WP2 New coalescent results for selective sweeps

We have implemented two coalescent approximations for selective sweeps in the generating function framework: the star-like and the Yule approximation and have quantified (using forwards simulations) how well both approximate the distribution of genealogical branch lengths around a selective sweep target. We have applied this framework to both human and butterfly test data and showed that these analytic results enable more powerful likelihood inference that can pinpoint the targets of historic sweeps in population genomic data (published in Genetics).

WP3 Speciation histories and species barriers in European butterflies

Speciation researchers have largely focused efforts on a small number of model systems including fruit flies and other insects or taxa where speciation happened rapidly or involved conspicuous changes such as colour pattern differences in butterflies. To investigate speciation processes comparatively and in a less biased way, the ModelGenomLand team collaborated with Roger Vila (Barcelona) and butterfly researchers across Europe to generate whole genome resequence data for 20 sister pairs of butterfly species. The ModelGenomLand team also collaborated with the Darwin Tree of Life project and Alex Hayward (Exeter) to assemble chromosome complete reference genomes for these species.

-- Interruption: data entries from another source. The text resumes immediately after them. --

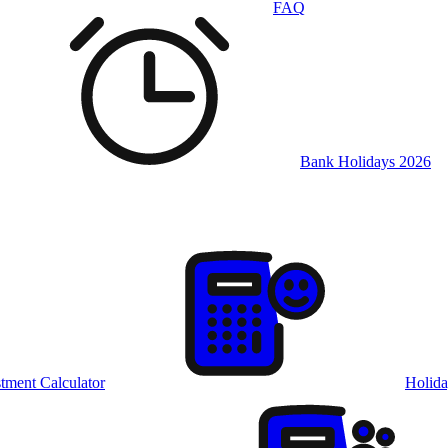
FAQ
Bank Holidays 2026
tment Calculator
Holida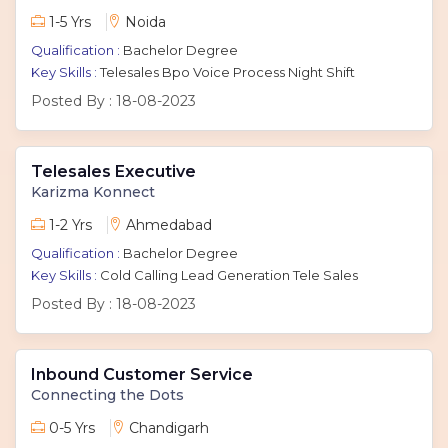
1-5 Yrs
Noida
Qualification :
Bachelor Degree
Key Skills :
Telesales Bpo Voice Process Night Shift
Posted By :
18-08-2023
Telesales Executive
Karizma Konnect
1-2 Yrs
Ahmedabad
Qualification :
Bachelor Degree
Key Skills :
Cold Calling Lead Generation Tele Sales
Posted By :
18-08-2023
Inbound Customer Service
Connecting the Dots
0-5 Yrs
Chandigarh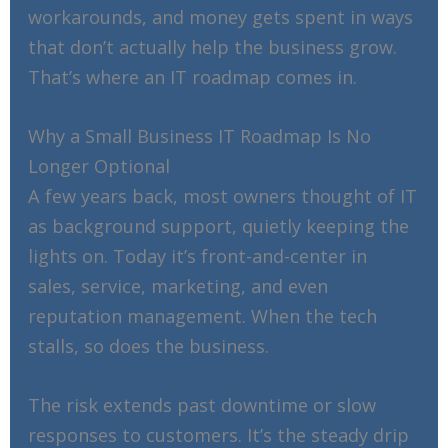
workarounds, and money gets spent in ways
that don’t actually help the business grow.
That’s where an IT roadmap comes in.
Why a Small Business IT Roadmap Is No
Longer Optional
A few years back, most owners thought of IT
as background support, quietly keeping the
lights on. Today it’s front-and-center in
sales, service, marketing, and even
reputation management. When the tech
stalls, so does the business.
The risk extends past downtime or slow
responses to customers. It’s the steady drip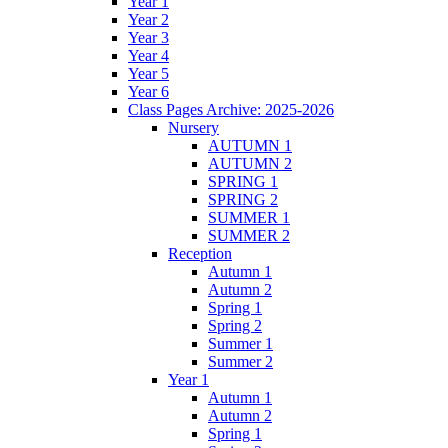
Year 1
Year 2
Year 3
Year 4
Year 5
Year 6
Class Pages Archive: 2025-2026
Nursery
AUTUMN 1
AUTUMN 2
SPRING 1
SPRING 2
SUMMER 1
SUMMER 2
Reception
Autumn 1
Autumn 2
Spring 1
Spring 2
Summer 1
Summer 2
Year 1
Autumn 1
Autumn 2
Spring 1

Population genomic analyses of these data have shown that most butterfly species that originated in Europe did not form during the major ice age cycles as had been assumed previously but in most cases predate the start of the Pleistocene 2.6 million years ago (published in MolEcol). Nevertheless, we have found that many of these species pairs continue to exchange genetic variation. Another surprising finding of population genomic analyses led by PhD student Alexander Mackintosh (using tools developed in WP1&2) is that chromosome fusions have acted as long term barriers to gene flow, thus promoting species divergence.

The ability to scan genomes for barriers to gene flow in a quantitative framework is a major advance in evolutionary/population genomics. gIMble, the computational tool developed by the ModelGenomLand team has already been used to infer species barriers by several labs in a wide range of systems including flowering plant, ants and Drosophila. These analyses have made it possible to intersect inferences of barriers with other sources of information on species barriers (e.g. data on expression differences and incompatibilities). For example, the ModelGenomeLand team has shown that long-term barriers (acting over millions of generations) overlap with regions of reduced introgression in a hybrid zone (100s of generations, PLosGenetics). Previous attempts to demonstrate the congruence of barriers across timescales have so far largely yielded negative results.

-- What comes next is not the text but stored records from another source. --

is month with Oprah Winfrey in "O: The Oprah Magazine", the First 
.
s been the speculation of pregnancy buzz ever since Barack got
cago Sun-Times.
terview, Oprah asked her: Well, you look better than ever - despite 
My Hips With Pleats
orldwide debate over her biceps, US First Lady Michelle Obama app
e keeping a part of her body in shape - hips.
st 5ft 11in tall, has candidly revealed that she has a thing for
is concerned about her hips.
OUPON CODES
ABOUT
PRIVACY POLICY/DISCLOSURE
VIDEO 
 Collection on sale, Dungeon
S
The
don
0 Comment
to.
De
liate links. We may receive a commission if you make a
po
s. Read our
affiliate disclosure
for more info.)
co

While theoretical models have shown that inter-chromosomal rearrangements can act as triggers of speciation processes, our speciation genomic studies in Brenthis butterflies (published in MBE, G3 and MolEcol) are the first evidence that support a direct role for chromosomal fusions in speciation. Alex Macintosh, the PhD student leading this work has been awarded the International Birnstiel Prize for Doctoral Research in Molecular Life Sciences.

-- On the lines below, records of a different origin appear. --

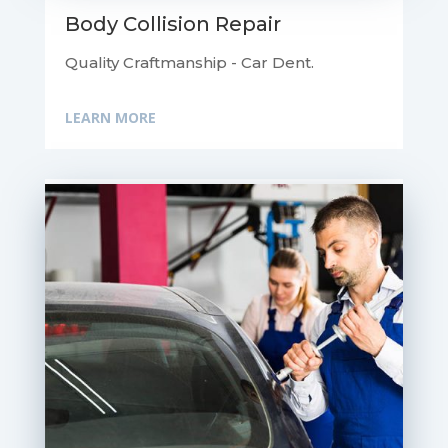
Body Collision Repair
Quality Craftmanship - Car Dent.
LEARN MORE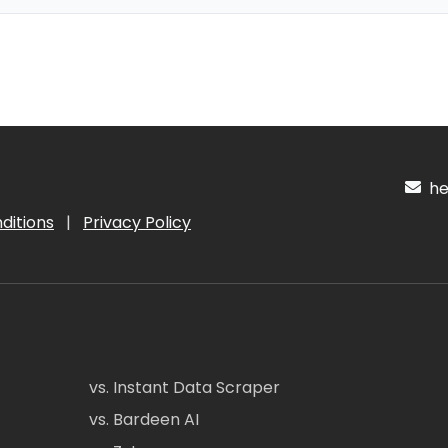
hel
ditions
|
Privacy Policy
vs. Instant Data Scraper
vs. Bardeen AI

Another surprising result is the discovery of a new sex chromosome system in Melanargia Marbled White butterflies. Analyses led by RA Decroly have demonstrated that the decay of butterfly W chromosomes can be reversed through rare recombination in females and leads to plateaus of sex chromosome divergence (published in MBE).

Analyses of the speciation genomic data generated by the project are ongoing. A key next step is to understand how ‘leaky’ species barriers are, and to characterise the beneficial variation that continues to be shared between emerging species.